Он с трудом вышел на Скул-стрит. Швейцар в опрятной униформе вызвал такси, и Майкл кое-как забрался на заднее сиденье. Он держался за голову, стискивая виски. Боли еще не было, но она приближалась.
— Угол Бикон и Кларендон, — сказал он шоферу.
— Ехать на такси за шесть кварталов?
— Да.
— Пешком можно быстрее дойти.
— Езжайте, ради Бога!
— Да пожалуйста! Ну и люди…
Майкл лег на заднее сиденье. Оно пахло винилом, п отом, бензином и улицей. Скоро все закончится — калейдоскоп картинок и сопутствующее им опьянение.
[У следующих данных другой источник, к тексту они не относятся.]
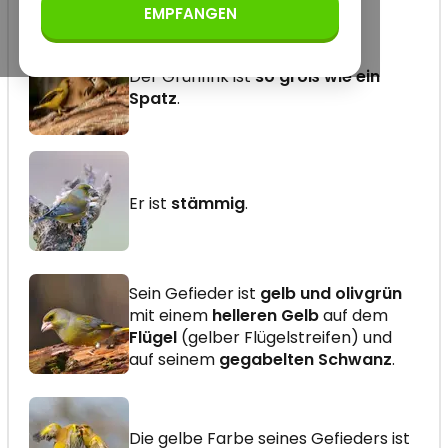
EMPFANGEN
Der Grünfink ist
so groß wie ein
Spatz
.
Er ist
stämmig
.
Sein Gefieder ist
gelb und olivgrün
mit einem
helleren Gelb
auf dem
Flügel
(gelber Flügelstreifen) und
auf seinem
gegabelten Schwanz
.
Die gelbe Farbe seines Gefieders ist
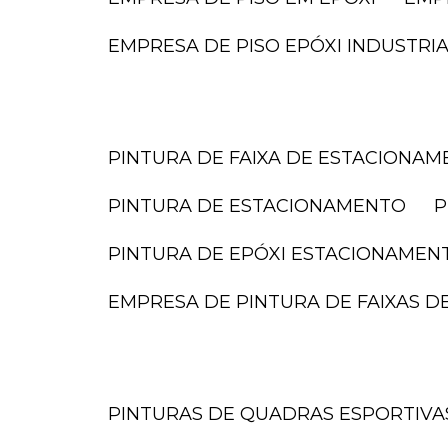
EMPRESA DE PISO EPÓXI INDUSTRI
PINTURA DE FAIXA DE ESTACIONA
PINTURA DE ESTACIONAMENTO
PINTURA DE EPÓXI ESTACIONAMEN
EMPRESA DE PINTURA DE FAIXAS 
PINTURAS DE QUADRAS ESPORTIVA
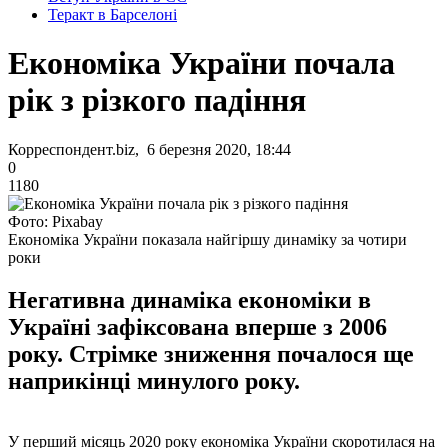
Теракт в Барселоні
Економіка України почала
рік з різкого падіння
Корреспондент.biz, 6 березня 2020, 18:44
0
1180
Фото: Pixabay
Економіка України показала найгіршу динаміку за чотири
роки
Негативна динаміка економіки в
Україні зафіксована вперше з 2006
року. Стрімке зниження почалося ще
наприкінці минулого року.
У перший місяць 2020 року економіка України скоротилася на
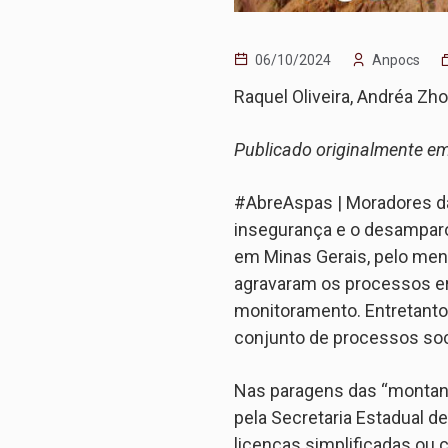
06/10/2024
Anpocs
Raquel Oliveira, Andréa Zho
Publicado originalmente e
#AbreAspas | Moradores da
insegurança e o desamparo
em Minas Gerais, pelo men
agravaram os processos er
monitoramento. Entretanto,
conjunto de processos soc
Nas paragens das “montanh
pela Secretaria Estadual d
licenças simplificadas ou 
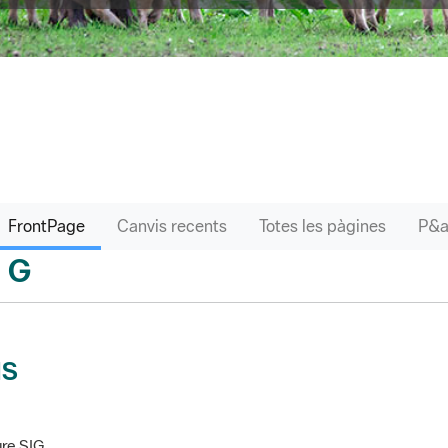
FrontPage
Canvis recents
Totes les pàgines
G
sari
IS
re SIG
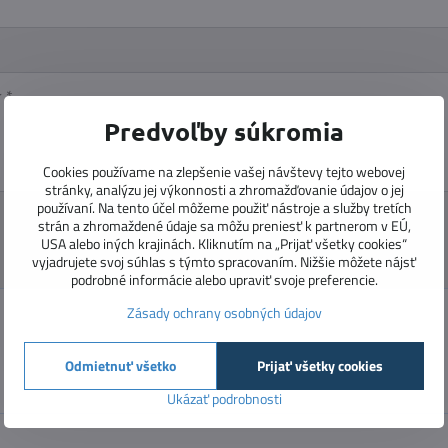
Predvoľby súkromia
Cookies používame na zlepšenie vašej návštevy tejto webovej
stránky, analýzu jej výkonnosti a zhromažďovanie údajov o jej
používaní. Na tento účel môžeme použiť nástroje a služby tretích
strán a zhromaždené údaje sa môžu preniesť k partnerom v EÚ,
USA alebo iných krajinách. Kliknutím na „Prijať všetky cookies“
vyjadrujete svoj súhlas s týmto spracovaním. Nižšie môžete nájsť
podrobné informácie alebo upraviť svoje preferencie.
Zásady ochrany osobných údajov
Odmietnuť všetko
Prijať všetky cookies
Ukázať podrobnosti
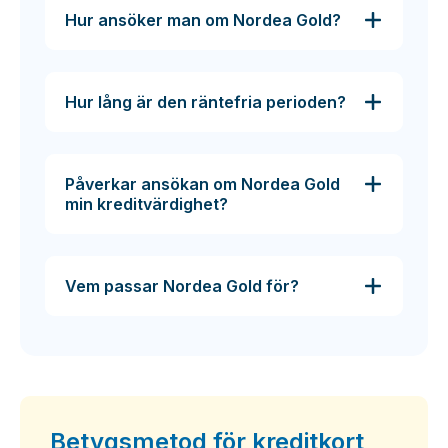
Hur ansöker man om Nordea Gold?
Hur lång är den räntefria perioden?
Påverkar ansökan om Nordea Gold
min kreditvärdighet?
Vem passar Nordea Gold för?
Betygsmetod för kreditkort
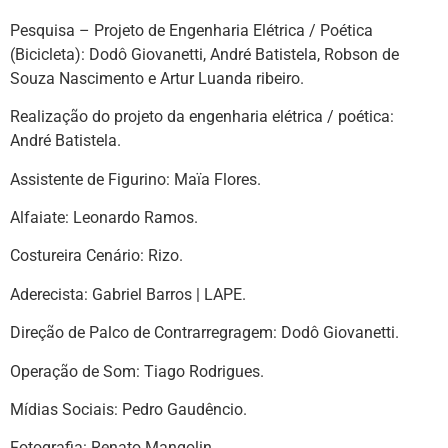
Pesquisa – Projeto de Engenharia Elétrica / Poética
(Bicicleta): Dodô Giovanetti, André Batistela, Robson de
Souza Nascimento e Artur Luanda ribeiro.
Realização do projeto da engenharia elétrica / poética:
André Batistela.
Assistente de Figurino: Maïa Flores.
Alfaiate: Leonardo Ramos.
Costureira Cenário: Rizo.
Aderecista: Gabriel Barros | LAPE.
Direção de Palco de Contrarregragem: Dodô Giovanetti.
Operação de Som: Tiago Rodrigues.
Mídias Sociais: Pedro Gaudêncio.
Fotografia: Renato Mangolin.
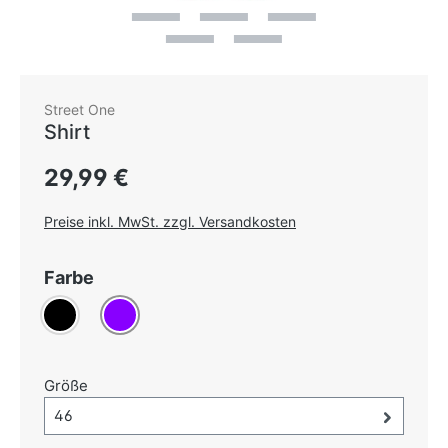
Street One
Shirt
Regulärer Preis:
29,99 €
Preise inkl. MwSt. zzgl. Versandkosten
auswählen
Farbe
Schwarz
Violett
auswählen
Größe
Größe-Auswahl öffnen, aktuell ausgewählt:
46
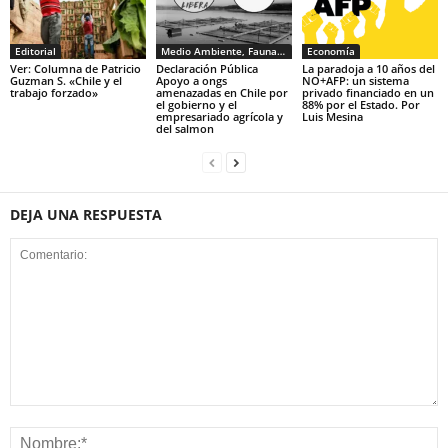
Editorial
Medio Ambiente, Fauna y Sociedad
Economía
Ver: Columna de Patricio
Declaración Pública
La paradoja a 10 años del
Guzman S. «Chile y el
Apoyo a ongs
NO+AFP: un sistema
trabajo forzado»
amenazadas en Chile por
privado financiado en un
el gobierno y el
88% por el Estado. Por
empresariado agrícola y
Luis Mesina
del salmon
DEJA UNA RESPUESTA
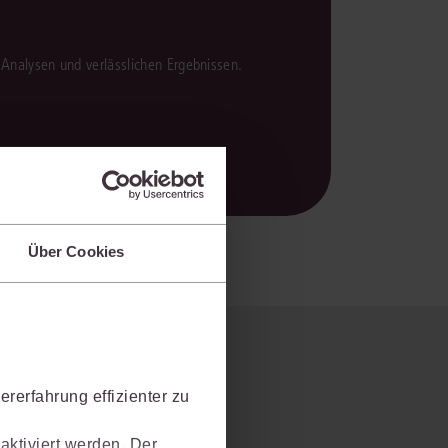
en Analysen und verlässlichen Ergebnissen.
Über Cookies
rerfahrung effizienter zu
aktiviert werden. Der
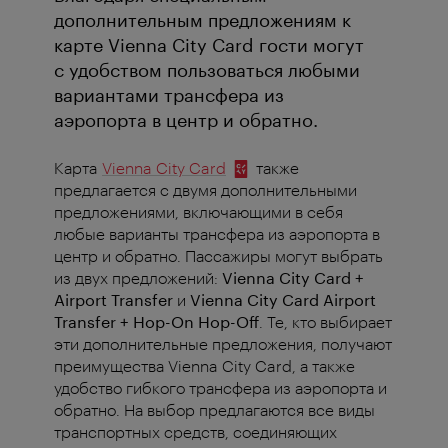
дополнительным предложениям к
карте Vienna City Card гости могут
с удобством пользоваться любыми
вариантами трансфера из
аэропорта в центр и обратно.
Карта
Vienna City Card
также
предлагается с двумя дополнительными
предложениями, включающими в себя
любые варианты трансфера из аэропорта в
центр и обратно. Пассажиры могут выбрать
из двух предложений:
Vienna City Card +
Airport Transfer
и
Vienna City Card Airport
Transfer + Hop-On Hop-Off
.
Те, кто выбирает
эти дополнительные предложения, получают
преимущества Vienna City Card, а также
удобство гибкого трансфера из аэропорта и
обратно.
На выбор предлагаются все виды
транспортных средств, соединяющих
Феномен, который так удивляет врачей, — слепые пятна, аура и спектры классической мигрени. Скоро картинки погаснут, и их место займет боль, тупая, давящая боль во лбу, неизменно справа. Сначала как будто видишь сон, а потом он заканчивается, и ты становишься собой, плотью и кровью, страдающим смертным существом. Мозг такой хрупкий, как будто сдавливают. Вот что предвещает аура — приближение боли.
Такси катило по Бикон-стрит. Майкл лежал с открытыми глазами. Пока что не больно. Пока.
3
Он встал на пороге бара «Шантильи» и помедлил, чтобы глаза привыкли к полумраку. У Джо была внушительная голова, совсем как у статуи. Косые взгляды и удивленное моргание вызвали у него кривую ухмылку — она получилась нечаянно, но Джо не возражал.
В баре было почти пусто. Три часа дня, среда. В углу сидел какой-то потрепанный тип, разложив на столе несколько газет. Джо поздоровался с ним, проходя мимо:
— Привет, Фиш.
Тот не ответил.
Бармен тоже не обратил внимания на Джо — он был занят, ставил пиво в холодильник.
— Эй, я не откажусь, — обратился к нему Джо.
Бармен открыл бутылку пива — из ящика, не из холодильника — и поставил на стойку перед ним, а рядом положил конверт.
Конверт исчез в кармане черного пиджака.
— Спасибо, коллега! — Джо приподнял бутылку.
Бармен не оценил шутку и снова принялся задело.